Herzblut reicht heutzutage nicht mehr

BERNKASTEL-KUES. Die Geschäftsleute im Stadtteil Bernkastel sind nicht froh. Weil die Sparkassen-Zweigstelle am 15. Februar schließt, müssen sie in Zukunft die Hauptstelle in Kues ansteuern.
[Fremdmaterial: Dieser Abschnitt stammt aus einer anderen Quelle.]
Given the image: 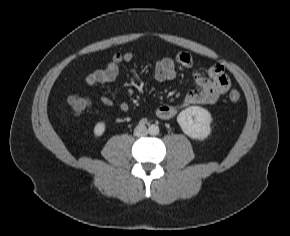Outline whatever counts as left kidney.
Returning <instances> with one entry per match:
<instances>
[{"mask_svg":"<svg viewBox=\"0 0 290 236\" xmlns=\"http://www.w3.org/2000/svg\"><path fill=\"white\" fill-rule=\"evenodd\" d=\"M177 122L182 131L192 139L204 140L211 133L212 116L199 106H191L181 111Z\"/></svg>","mask_w":290,"mask_h":236,"instance_id":"1","label":"left kidney"}]
</instances>
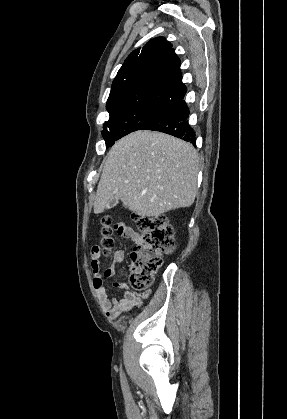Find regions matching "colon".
Masks as SVG:
<instances>
[{"label":"colon","mask_w":287,"mask_h":419,"mask_svg":"<svg viewBox=\"0 0 287 419\" xmlns=\"http://www.w3.org/2000/svg\"><path fill=\"white\" fill-rule=\"evenodd\" d=\"M140 232V239L130 253L131 286L136 291L146 290L152 283L154 273L161 267L163 255L173 251L174 231L165 216H134ZM111 220L105 218L97 234V241L103 253L113 245Z\"/></svg>","instance_id":"5ec220e1"}]
</instances>
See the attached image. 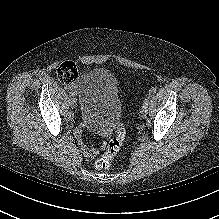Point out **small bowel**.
I'll return each instance as SVG.
<instances>
[{
	"mask_svg": "<svg viewBox=\"0 0 219 219\" xmlns=\"http://www.w3.org/2000/svg\"><path fill=\"white\" fill-rule=\"evenodd\" d=\"M101 135H102L103 137H108V136H109V132H108V131L102 132ZM102 147H103V145H101L99 148L83 146V147H82V150H83V153H84L87 157L92 158V157H95V156L99 153V151H100V149H101Z\"/></svg>",
	"mask_w": 219,
	"mask_h": 219,
	"instance_id": "c3829d8e",
	"label": "small bowel"
}]
</instances>
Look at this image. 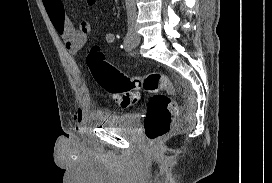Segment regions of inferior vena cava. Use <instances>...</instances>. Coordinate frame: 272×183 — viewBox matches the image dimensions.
Returning a JSON list of instances; mask_svg holds the SVG:
<instances>
[{"label":"inferior vena cava","instance_id":"1","mask_svg":"<svg viewBox=\"0 0 272 183\" xmlns=\"http://www.w3.org/2000/svg\"><path fill=\"white\" fill-rule=\"evenodd\" d=\"M126 1V9H127V17H128V27L133 28L136 19V8H135V0H125Z\"/></svg>","mask_w":272,"mask_h":183}]
</instances>
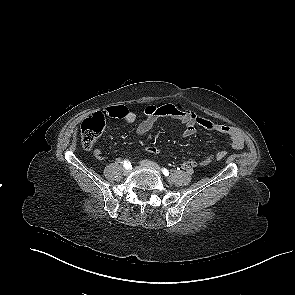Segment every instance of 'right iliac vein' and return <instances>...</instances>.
<instances>
[{
  "label": "right iliac vein",
  "instance_id": "63e3f726",
  "mask_svg": "<svg viewBox=\"0 0 295 295\" xmlns=\"http://www.w3.org/2000/svg\"><path fill=\"white\" fill-rule=\"evenodd\" d=\"M129 173H130V170L129 169H124V171H123V174L124 175H129Z\"/></svg>",
  "mask_w": 295,
  "mask_h": 295
}]
</instances>
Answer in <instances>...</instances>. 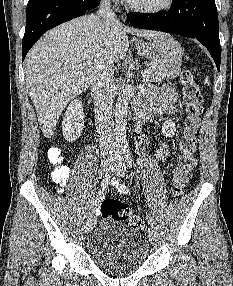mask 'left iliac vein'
I'll return each instance as SVG.
<instances>
[{
    "label": "left iliac vein",
    "instance_id": "4c4485c4",
    "mask_svg": "<svg viewBox=\"0 0 233 286\" xmlns=\"http://www.w3.org/2000/svg\"><path fill=\"white\" fill-rule=\"evenodd\" d=\"M117 163L114 165V173L117 176H124L125 172H126V167L125 164L123 162V158L122 156H118L116 158ZM148 238L149 241L151 242L152 245H156L157 243V232L154 228L150 227L148 230Z\"/></svg>",
    "mask_w": 233,
    "mask_h": 286
}]
</instances>
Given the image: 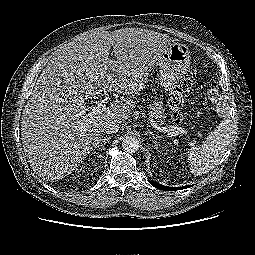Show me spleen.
<instances>
[{
  "label": "spleen",
  "mask_w": 255,
  "mask_h": 255,
  "mask_svg": "<svg viewBox=\"0 0 255 255\" xmlns=\"http://www.w3.org/2000/svg\"><path fill=\"white\" fill-rule=\"evenodd\" d=\"M231 134V122L224 119L207 136L203 145H197L189 150L188 162L192 174L200 176L214 169L226 151Z\"/></svg>",
  "instance_id": "spleen-1"
}]
</instances>
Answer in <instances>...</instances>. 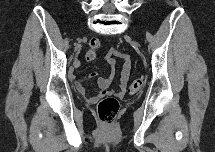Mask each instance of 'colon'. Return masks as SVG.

Es sind gleich zwei Institutionen, die, zumindest offiziell, aus dem Stadtteil Bernkastel verschwinden. Die Sparkasse Mittelmosel - Eifel Mosel Hunsrück schließt am 15. Februar ihre Zweigstelle am Gestade. Bereits am Freitag hatte eine lebende Institution, die dort seit mehr als 24 Jahren die leitende Funktion innehatte, ihren letzten Arbeitstag: Jürgen Kettern. Er geht in den Vorruhestand. Der Übergang in den Ruhestand gehört zum Alltag. Gegen ihn setzen sich die Vertreter von Einzelhandel und Gastronomie auch nicht zur Wehr. Doch die Sparkassen-Filiale würden sie gerne weiter nutzen, statt zur Hauptstelle auf die andere Moselseite gehen zu müssen. "Mit jeder Institution geht etwas weg. Die Zweigstelle liegt uns am Herzen", sagte Werbekreis-Vorsitzender Wolfgang Pastor in der Mitgliederversammlung. Sparkassen-Vorstandsmitglied Winfried Gassen erläuterte die Gründe für die Schließung. Es gebe dort kaum noch Wachstum. "Wir verwalten mehr als wir akquirieren", sagte Gassen. Vieles werde über Automaten abgewickelt, durch die Einführung des Euro sei das Wechselgeschäft weggefallen, in vielen Geschäften könne mit Karte bezahlt werden. Er verstehe die Kritik der Einzelhändler und Gastronomen. Es sei ihnen und den übrigen Kunden aber zuzumuten, die Hauptstelle in Kues aufzusuchen. Die zwei übrig bleibenden Mitarbeiter aus Bernkastel stünden dort vornehmlich für sie bereit. Bernkastel-Kues wolle Service-Stadt werden. Da sei solch eine Schließung kontraproduktiv, kritisierte Lothar Marmann. Betriebswirtschaftlich sei der Schritt zu verstehen, erläuterte Norbert Hansen, aber schließlich sei das Gebäude die Geburtsstätte der Sparkasse. Für die Geschäfsleute sei das Bargeld-Geschäft weiter wichtig. Weil Zeit auch Geld bedeute, sei der längere Weg nach Kues dem Geschäft nicht förderlich. Manche Dienstleister (Ärzte, Rechtsanwälte etc.) hätten bereits die Moselseite gewechselt. Das habe dem Stadtteil Bernkastel Nachteile gebracht, sagte Dieter Kettermann. "Irgendwann gehen hier die Schranken nach dem Weihnachtsmarkt bis zum April des kommenden Jahres runter", befürchtet er. Einer der bekanntesten Leute der Stadt

Auch sein Herzblut hänge am Standort Bernkastel. Schließlich habe er dort 1961 seine Lehre begonnen, antwortete Gassen. Das rückläufige Geschäft lasse aber keine Alternative zu. Das Automatengeschäft bleibe erhalten, solle vielleicht auch erweitert werden. Die Sparkasse suche dafür noch einen besseren Standort im Herzen der Altstadt. Dass die Entscheidung unumstößlich ist, wussten die Werbekreis-Mitglieder schon vorher. So wurde es am Schluss richtig gefühlvoll. "Vieles war mit mir verbunden", sagte Jürgen Kettern. Er sei einer der bekanntesten Leute in der Stadt. Manche Kunden seien auch wegen ihm gekommen. "Jetzt geht vielleicht auch ein wenig mit mir verloren", gab er zu.